Consumer bankruptcies come in two flavors and you must initially choose which way you're going to go. It will be either a liquidation bankruptcy or a reorganization.
Liquidation bankruptcies offer immediate permanent relief from most unsecured lenders but you're limited as to how much property you can retain. Wage and bank account garnishments stop immediately upon filing. Chapter 7 is always a liquidation bankruptcy. Infrequently, chapter 12 and 13 are liquidation bankruptcies. This article addresses liquidation in chapter 7.
The deal in chapter 7 is that you keep exempt property but the stuff you can't keep because you've run out of exemptions is considered non-exempt and you should expect to lose it the Chapter 7 bankruptcy estate. A trustee then sells (liquidates) the non-exempt property and distributes the proceeds to your creditors in exchange for them going away forever (subject to certain limits for some taxes and student loans and other special debt) while you go on with your life.

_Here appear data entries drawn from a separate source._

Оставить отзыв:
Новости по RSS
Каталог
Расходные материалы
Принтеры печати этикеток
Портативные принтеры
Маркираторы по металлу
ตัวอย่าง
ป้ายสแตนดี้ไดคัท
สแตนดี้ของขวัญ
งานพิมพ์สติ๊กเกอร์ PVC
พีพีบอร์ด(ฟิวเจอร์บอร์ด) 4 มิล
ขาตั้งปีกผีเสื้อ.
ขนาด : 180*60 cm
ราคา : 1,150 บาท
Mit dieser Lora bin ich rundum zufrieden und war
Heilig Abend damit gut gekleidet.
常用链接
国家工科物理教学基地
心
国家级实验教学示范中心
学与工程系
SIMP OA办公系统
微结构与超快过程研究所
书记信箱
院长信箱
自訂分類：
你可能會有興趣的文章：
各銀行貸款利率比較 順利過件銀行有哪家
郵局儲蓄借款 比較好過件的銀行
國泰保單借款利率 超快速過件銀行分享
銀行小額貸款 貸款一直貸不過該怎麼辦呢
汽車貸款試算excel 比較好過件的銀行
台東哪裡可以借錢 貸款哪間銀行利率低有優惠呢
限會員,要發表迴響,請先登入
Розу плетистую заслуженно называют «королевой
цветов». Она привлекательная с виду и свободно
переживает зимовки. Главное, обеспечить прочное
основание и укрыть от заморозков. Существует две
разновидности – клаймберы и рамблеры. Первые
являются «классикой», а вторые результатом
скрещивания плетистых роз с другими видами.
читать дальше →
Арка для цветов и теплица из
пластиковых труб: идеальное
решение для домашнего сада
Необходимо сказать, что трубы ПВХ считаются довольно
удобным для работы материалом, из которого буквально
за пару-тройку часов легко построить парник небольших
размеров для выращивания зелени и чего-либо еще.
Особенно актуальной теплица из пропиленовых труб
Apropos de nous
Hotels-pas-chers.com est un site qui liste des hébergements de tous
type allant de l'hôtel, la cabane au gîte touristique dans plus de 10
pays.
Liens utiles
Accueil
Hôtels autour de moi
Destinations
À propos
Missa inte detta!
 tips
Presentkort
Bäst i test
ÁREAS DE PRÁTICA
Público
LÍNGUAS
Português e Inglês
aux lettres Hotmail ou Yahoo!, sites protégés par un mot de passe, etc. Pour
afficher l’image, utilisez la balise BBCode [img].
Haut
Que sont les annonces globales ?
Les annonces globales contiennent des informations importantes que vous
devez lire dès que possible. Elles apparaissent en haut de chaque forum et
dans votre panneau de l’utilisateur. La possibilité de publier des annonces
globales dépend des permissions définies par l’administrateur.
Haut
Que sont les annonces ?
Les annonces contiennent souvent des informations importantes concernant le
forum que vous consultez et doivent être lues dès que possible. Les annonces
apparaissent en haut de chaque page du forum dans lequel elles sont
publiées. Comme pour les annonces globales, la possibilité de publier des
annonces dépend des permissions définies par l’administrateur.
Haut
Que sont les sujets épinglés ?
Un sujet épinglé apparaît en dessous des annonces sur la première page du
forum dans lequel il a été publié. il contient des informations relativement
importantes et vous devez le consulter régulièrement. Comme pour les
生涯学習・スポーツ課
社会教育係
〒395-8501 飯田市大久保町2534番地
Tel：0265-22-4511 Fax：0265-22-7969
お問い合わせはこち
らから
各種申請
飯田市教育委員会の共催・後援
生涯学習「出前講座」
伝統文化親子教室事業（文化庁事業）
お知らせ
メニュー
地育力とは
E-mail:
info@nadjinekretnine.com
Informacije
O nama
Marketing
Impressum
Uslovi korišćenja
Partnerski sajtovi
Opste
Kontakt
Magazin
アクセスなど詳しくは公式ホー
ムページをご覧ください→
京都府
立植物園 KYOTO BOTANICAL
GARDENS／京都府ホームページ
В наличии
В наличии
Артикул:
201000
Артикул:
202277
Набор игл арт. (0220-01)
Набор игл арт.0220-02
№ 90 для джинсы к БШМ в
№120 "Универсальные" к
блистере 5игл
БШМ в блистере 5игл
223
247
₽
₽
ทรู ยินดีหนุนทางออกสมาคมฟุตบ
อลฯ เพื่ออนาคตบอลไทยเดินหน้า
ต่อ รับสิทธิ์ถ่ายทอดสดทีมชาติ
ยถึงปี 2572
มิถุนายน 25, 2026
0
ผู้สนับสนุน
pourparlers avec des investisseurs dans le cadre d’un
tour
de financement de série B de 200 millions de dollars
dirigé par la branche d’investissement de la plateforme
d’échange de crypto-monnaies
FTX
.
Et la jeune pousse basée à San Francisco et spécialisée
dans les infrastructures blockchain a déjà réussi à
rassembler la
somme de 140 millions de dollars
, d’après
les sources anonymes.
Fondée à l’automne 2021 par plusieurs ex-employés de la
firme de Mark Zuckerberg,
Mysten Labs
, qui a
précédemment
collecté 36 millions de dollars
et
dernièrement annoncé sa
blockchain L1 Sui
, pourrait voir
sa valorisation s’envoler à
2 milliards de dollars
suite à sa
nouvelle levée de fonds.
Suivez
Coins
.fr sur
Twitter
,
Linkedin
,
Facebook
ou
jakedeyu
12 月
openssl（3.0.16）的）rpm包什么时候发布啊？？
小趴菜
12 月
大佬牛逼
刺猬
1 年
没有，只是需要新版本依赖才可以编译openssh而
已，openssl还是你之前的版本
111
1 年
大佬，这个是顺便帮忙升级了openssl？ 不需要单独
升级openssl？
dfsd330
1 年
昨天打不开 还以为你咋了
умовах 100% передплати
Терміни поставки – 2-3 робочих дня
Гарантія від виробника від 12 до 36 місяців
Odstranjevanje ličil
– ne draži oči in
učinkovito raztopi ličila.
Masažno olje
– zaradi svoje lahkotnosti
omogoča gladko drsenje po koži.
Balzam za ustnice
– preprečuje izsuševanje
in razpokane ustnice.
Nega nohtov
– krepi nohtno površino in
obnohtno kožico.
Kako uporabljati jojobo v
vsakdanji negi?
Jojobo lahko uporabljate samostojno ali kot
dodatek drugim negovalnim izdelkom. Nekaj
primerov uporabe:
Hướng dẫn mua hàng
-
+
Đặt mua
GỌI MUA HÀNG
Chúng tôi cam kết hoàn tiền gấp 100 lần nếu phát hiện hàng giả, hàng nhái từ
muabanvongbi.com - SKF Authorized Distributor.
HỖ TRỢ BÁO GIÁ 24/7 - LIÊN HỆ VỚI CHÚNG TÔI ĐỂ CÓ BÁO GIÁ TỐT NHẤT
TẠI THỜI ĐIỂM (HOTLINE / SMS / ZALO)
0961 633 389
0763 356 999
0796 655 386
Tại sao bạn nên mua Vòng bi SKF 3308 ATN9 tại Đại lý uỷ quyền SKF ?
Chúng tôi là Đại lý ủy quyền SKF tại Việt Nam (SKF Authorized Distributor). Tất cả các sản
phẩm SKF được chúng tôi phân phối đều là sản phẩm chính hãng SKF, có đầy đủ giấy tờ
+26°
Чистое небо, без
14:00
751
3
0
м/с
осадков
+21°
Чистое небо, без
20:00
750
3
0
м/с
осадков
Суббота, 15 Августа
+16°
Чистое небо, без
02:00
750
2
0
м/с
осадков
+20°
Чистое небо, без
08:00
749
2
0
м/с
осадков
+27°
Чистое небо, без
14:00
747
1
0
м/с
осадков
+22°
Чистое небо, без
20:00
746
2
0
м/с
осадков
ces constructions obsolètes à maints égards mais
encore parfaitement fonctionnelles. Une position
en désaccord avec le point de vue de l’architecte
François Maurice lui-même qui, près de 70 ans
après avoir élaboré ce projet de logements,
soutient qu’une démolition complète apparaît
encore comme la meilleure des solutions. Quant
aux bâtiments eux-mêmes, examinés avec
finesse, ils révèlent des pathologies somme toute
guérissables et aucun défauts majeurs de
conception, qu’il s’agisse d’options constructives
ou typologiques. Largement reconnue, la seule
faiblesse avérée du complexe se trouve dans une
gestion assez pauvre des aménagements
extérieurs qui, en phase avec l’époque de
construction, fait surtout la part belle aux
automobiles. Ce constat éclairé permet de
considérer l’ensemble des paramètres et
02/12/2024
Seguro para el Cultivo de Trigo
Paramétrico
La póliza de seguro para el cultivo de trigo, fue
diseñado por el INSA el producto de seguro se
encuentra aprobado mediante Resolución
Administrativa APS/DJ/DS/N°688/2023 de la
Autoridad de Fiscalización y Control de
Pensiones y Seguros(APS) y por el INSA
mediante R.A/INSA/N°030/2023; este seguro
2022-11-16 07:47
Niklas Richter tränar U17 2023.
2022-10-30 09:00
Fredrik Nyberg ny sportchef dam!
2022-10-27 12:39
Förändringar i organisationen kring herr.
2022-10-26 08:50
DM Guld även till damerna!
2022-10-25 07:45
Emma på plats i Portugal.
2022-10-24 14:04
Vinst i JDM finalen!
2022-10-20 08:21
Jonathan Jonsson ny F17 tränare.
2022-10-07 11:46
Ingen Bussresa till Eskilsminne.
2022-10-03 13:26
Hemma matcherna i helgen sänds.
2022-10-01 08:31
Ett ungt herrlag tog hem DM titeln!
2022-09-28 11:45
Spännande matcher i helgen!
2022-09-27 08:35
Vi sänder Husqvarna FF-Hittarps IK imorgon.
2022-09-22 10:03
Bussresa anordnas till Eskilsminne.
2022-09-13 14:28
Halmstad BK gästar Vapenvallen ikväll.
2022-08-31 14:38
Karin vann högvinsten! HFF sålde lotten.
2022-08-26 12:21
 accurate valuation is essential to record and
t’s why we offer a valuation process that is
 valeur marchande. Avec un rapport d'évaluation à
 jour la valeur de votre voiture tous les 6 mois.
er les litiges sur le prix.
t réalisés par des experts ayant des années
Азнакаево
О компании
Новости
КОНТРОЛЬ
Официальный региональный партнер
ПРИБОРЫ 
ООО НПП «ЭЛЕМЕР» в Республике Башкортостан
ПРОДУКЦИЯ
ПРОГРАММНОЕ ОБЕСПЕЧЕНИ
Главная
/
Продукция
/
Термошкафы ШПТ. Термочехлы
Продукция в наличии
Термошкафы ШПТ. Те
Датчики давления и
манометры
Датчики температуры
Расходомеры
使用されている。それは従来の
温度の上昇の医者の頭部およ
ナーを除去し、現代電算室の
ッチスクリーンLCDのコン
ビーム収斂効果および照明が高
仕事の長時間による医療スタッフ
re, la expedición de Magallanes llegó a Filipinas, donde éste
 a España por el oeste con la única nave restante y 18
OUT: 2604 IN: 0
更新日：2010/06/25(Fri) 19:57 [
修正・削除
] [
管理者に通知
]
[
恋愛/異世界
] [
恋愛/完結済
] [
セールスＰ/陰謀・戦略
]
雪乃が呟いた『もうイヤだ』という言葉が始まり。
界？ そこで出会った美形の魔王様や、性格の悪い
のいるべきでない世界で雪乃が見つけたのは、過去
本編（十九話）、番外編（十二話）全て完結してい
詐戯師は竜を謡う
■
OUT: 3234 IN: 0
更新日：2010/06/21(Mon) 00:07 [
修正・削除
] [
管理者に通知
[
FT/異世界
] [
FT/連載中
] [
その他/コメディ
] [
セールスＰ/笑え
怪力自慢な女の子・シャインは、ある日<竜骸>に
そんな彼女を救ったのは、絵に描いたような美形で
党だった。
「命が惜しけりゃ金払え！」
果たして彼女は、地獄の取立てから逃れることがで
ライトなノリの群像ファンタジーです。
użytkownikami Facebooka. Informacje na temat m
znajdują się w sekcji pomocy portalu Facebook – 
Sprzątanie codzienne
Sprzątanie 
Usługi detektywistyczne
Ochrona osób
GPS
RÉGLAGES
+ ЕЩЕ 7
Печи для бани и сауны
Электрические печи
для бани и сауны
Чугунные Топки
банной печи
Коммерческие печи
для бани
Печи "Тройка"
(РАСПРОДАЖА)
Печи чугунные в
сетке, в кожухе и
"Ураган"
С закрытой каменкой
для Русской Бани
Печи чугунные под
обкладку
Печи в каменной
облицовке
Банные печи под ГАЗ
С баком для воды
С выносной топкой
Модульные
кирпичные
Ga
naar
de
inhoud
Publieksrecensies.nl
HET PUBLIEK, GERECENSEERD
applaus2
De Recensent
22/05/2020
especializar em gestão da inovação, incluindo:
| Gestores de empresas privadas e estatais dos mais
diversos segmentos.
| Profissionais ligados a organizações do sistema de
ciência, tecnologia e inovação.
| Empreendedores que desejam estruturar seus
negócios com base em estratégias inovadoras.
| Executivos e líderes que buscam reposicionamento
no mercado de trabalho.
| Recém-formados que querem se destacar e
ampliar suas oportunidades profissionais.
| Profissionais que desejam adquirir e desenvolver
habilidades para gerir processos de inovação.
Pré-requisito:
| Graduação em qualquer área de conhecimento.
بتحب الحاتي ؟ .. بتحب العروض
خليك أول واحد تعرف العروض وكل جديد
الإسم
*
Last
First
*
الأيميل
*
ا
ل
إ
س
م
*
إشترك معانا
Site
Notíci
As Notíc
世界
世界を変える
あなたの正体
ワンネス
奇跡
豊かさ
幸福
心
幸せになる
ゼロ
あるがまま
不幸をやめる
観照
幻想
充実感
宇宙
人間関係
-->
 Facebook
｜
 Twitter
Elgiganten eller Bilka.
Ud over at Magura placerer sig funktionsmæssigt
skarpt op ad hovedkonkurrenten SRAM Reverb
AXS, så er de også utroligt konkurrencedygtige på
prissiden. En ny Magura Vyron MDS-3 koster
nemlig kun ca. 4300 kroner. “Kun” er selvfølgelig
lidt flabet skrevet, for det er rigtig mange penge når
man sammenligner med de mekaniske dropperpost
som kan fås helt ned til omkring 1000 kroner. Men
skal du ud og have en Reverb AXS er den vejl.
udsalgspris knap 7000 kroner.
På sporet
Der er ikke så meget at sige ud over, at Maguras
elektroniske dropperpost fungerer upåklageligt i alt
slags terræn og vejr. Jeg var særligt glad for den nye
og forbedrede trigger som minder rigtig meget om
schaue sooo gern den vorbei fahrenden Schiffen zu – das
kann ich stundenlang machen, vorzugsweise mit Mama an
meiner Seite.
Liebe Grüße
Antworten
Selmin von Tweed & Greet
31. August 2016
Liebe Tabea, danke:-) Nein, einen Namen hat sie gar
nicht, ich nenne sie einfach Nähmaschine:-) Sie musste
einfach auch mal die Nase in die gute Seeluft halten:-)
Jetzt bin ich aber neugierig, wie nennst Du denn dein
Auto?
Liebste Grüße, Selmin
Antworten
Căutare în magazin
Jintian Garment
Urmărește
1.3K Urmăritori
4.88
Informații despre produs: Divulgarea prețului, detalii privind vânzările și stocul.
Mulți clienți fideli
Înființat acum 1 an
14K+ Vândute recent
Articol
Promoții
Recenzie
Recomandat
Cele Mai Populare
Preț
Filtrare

A reorganization bankruptcy allows you to keep property you would have lost in a liquidation bankruptcy, and more. The reorganization concept is mimicked by private debt management plans (DMPs). Bankruptcy is superior to DMPs because creditors need not participate in your DMP, because of large fees, and historically because of poor regulation. In contrast to the DMP you are in control, forcing affordable and typically excellent terms on creditors who otherwise ignore DMPs. Chapter 13 is a typical reorganization bankruptcy. It requires ongoing payments for a period of years. Chapter 13 is has special benefits that may allow you to cure defaults, stop foreclosures, strip off second mortgages, force refinancing on fair terms for certain vehicles, and more.